Beware the Oikos

Beware the Oikos

Prior to the development of the formal concept of legal rights in the seventeenth century, ancient Greek society also provided a model of how rules of entitlement and ownership were regulated within the context of the household and the family. The Greek household was named the oikos. That word becomes the root (eco) for modern terms such as ecology and economy. As explained by Donald Worster, with respect to the term oecologie (ecology) as created by the German evolutionary scientist Ernst Haeckel in 1866:

Haeckel derived the new label from the same root found in the older word “economy”: the Greek oikos, referring originally to the family household and its daily operations and maintenance. Before the advent of modern political economy, men assumed that national economic affairs could be conceived of as merely extensions of the household keeper’s budget and larder (Worster (1977) p 192.).

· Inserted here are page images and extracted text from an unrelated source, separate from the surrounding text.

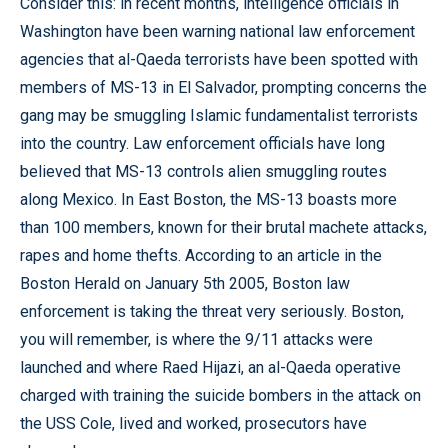
Consider this: in recent months, intelligence officials in
Washington have been warning national law enforcement
agencies that al-Qaeda terrorists have been spotted with
members of MS-13 in El Salvador, prompting concerns the
gang may be smuggling Islamic fundamentalist terrorists
into the country. Law enforcement officials have long
believed that MS-13 controls alien smuggling routes
along Mexico. In East Boston, the MS-13 boasts more
than 100 members, known for their brutal machete attacks,
rapes and home thefts. According to an article in the
Boston Herald on January 5th 2005, Boston law
enforcement is taking the threat very seriously. Boston,
you will remember, is where the 9/11 attacks were
launched and where Raed Hijazi, an al-Qaeda operative
charged with training the suicide bombers in the attack on
the USS Cole, lived and worked, prosecutors have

Running and ruling the oikos involved the head of a household (a male) managing the affairs of his family, his property and the functioning of the house (oikonomia). A male that rules an oikos had status in law to own property, vote on public affairs and obtain and hold positions in public office. Females and slaves had no such entitlements or ‘rights’ and could not participate in government. Being male and having entitlements to property and political power were inherent aspects of the formation of democracy in the 5th century. Again, the idea that these ‘rights’ excluded some humans (women, slaves, people of colour) is not a good foundation for inclusionary ethical concepts in the early 21st century. Patriarchy, male chauvinism, racism and slavery were all features of ancient Greek society and even the idea of proto-rights arising out of such an inegalitarian society raises doubts about the conceptual providence of any attempt to found rights on the oikos and the public policy and ‘management’ of all by privileged males in the polis.

As consequence of our past beliefs, environmental impact assessment is founded on a mistaken concept of life and being. Individual ‘discrete’ species and identifiable ecosystems are abstractions and lead to the mistaken idea that we can ‘manage’ ecosystems much like we manage households or economies. The oikos approach to environmental management within what is now called ‘regenerative’ capitalism becomes enmeshed in the idea that identifiable parts of nature can be accounted for by conceptualising them as off-sets, enclosable, assets, biobanks and valued as ‘natural capital’ or ‘stock’ in the shop of life.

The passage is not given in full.